## Work order
Write out the records below from the first line through the line containing "requests to Us.", leaving out any pictures.

(Recorded data)

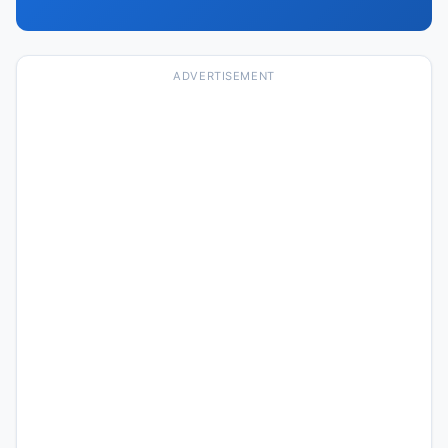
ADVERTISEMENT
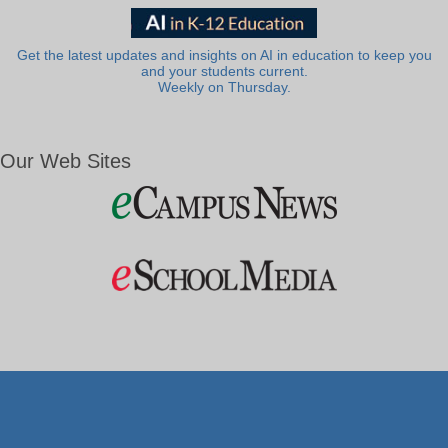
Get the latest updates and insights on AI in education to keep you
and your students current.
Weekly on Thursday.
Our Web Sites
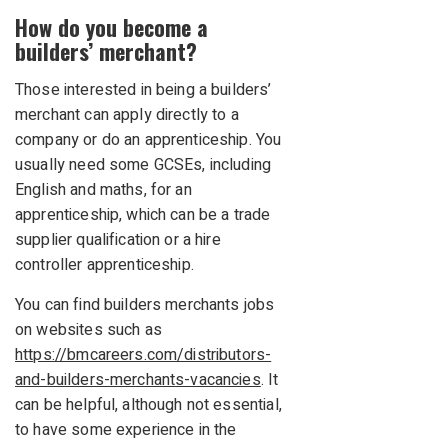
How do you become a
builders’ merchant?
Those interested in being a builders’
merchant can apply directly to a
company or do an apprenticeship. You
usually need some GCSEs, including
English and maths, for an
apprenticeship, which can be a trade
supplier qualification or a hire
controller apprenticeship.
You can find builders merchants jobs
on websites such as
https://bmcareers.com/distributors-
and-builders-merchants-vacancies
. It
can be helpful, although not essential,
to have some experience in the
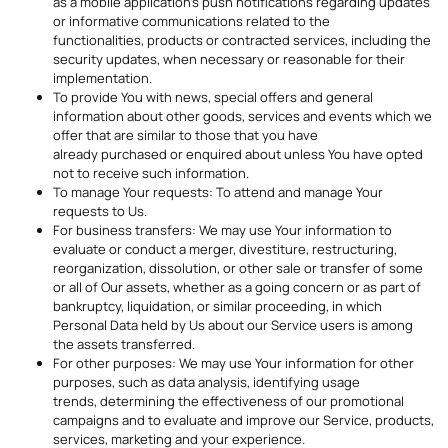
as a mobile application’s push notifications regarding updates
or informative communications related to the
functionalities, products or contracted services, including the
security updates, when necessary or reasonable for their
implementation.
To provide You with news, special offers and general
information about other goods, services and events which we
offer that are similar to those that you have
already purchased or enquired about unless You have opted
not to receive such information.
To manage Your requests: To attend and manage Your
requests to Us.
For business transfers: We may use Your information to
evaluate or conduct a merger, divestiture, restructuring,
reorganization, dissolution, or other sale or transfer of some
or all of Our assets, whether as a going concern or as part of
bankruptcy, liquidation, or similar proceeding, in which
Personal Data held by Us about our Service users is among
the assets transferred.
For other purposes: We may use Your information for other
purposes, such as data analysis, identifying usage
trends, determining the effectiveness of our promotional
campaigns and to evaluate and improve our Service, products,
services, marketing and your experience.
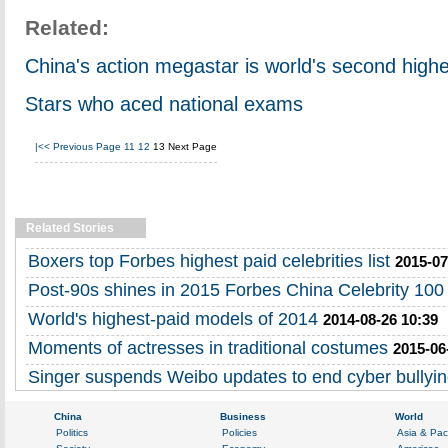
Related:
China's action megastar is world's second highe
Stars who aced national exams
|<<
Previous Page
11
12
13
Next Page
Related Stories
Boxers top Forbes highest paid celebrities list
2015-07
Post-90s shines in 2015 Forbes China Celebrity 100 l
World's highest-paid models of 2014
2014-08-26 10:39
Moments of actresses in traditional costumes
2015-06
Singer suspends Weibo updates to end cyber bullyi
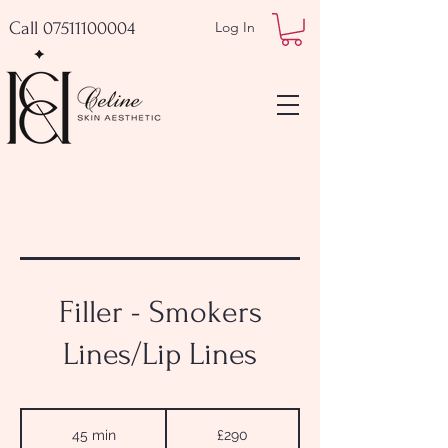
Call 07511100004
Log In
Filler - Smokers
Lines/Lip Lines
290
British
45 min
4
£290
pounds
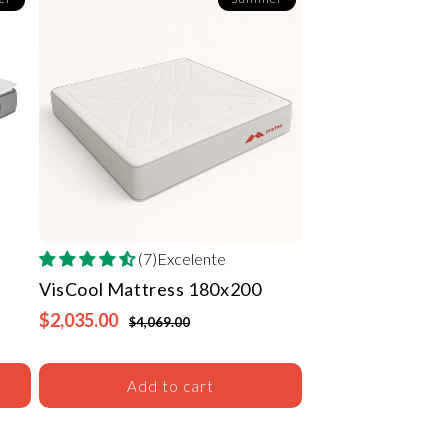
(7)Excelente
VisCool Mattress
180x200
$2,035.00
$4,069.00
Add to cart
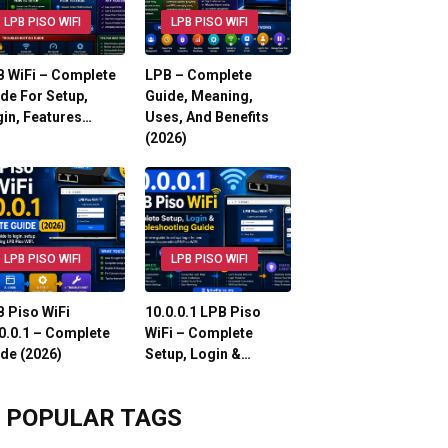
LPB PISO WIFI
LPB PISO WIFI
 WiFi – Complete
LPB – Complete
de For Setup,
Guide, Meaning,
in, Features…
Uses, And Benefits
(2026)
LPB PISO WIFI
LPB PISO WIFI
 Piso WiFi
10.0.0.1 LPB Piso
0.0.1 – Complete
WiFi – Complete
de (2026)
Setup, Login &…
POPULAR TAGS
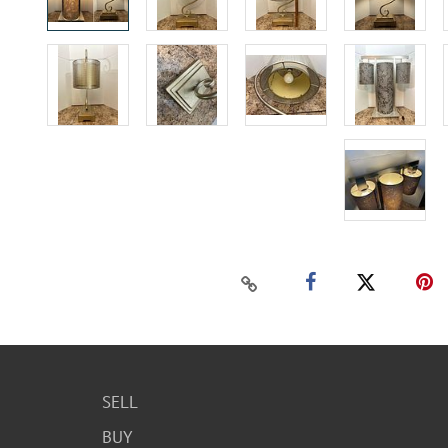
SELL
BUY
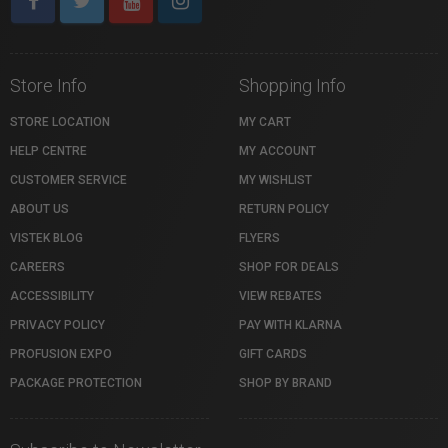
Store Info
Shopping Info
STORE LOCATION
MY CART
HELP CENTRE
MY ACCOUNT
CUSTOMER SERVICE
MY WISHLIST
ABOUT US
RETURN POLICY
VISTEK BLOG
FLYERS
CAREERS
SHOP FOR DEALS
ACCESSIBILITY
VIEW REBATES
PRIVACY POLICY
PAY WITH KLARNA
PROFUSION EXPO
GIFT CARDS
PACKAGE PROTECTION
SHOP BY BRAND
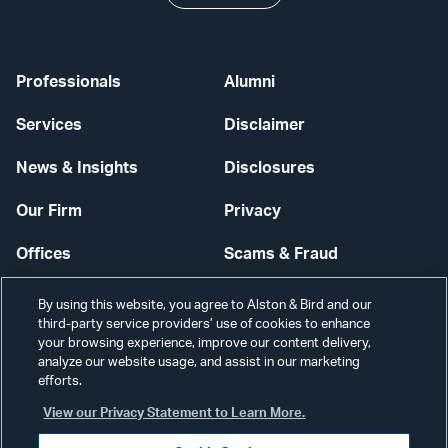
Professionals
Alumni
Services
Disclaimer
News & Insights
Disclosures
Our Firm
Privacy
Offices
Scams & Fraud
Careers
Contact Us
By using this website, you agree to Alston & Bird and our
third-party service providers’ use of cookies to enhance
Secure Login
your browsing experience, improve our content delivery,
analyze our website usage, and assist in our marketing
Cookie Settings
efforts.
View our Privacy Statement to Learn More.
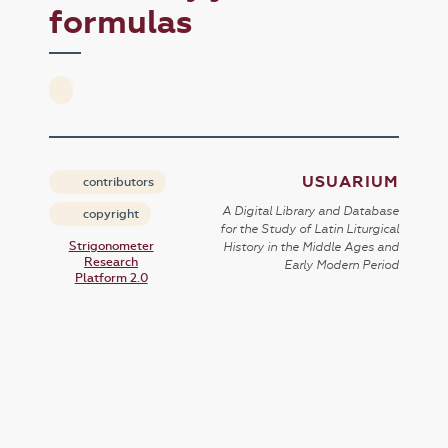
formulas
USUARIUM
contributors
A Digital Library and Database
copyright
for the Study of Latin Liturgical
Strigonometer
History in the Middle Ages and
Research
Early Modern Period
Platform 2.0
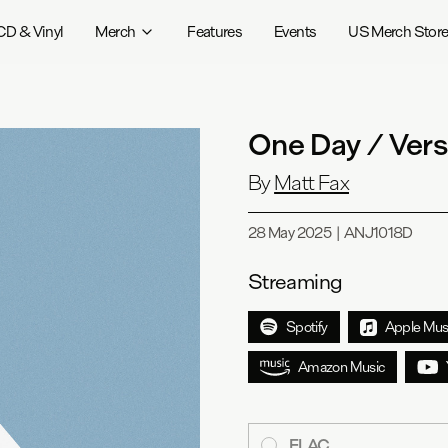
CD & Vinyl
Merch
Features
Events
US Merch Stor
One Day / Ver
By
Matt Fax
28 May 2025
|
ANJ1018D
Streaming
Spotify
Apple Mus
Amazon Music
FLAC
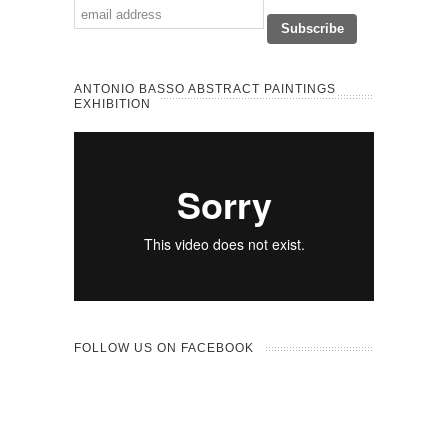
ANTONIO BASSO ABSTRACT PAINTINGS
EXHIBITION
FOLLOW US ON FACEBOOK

## Reply to the exercise
ADVERTISEMENT
Get the latest updates and insights on AI in education to keep you
and your students current.
Weekly on Thursday.
Our Web Sites
How do you become a
builders’ merchant?
Those interested in being a builders’
merchant can apply directly to a
company or do an apprenticeship. You
usually need some GCSEs, including
English and maths, for an
apprenticeship, which can be a trade
supplier qualification or a hire
controller apprenticeship.
You can find builders merchants jobs
on websites such as
https://bmcareers.com/distributors-
and-builders-merchants-vacancies
. It
can be helpful, although not essential,
to have some experience in the
as a mobile application’s push notifications regarding updates
or informative communications related to the
functionalities, products or contracted services, including the
security updates, when necessary or reasonable for their
implementation.
To provide You with news, special offers and general
information about other goods, services and events which we
offer that are similar to those that you have
already purchased or enquired about unless You have opted
not to receive such information.
To manage Your requests: To attend and manage Your
requests to Us.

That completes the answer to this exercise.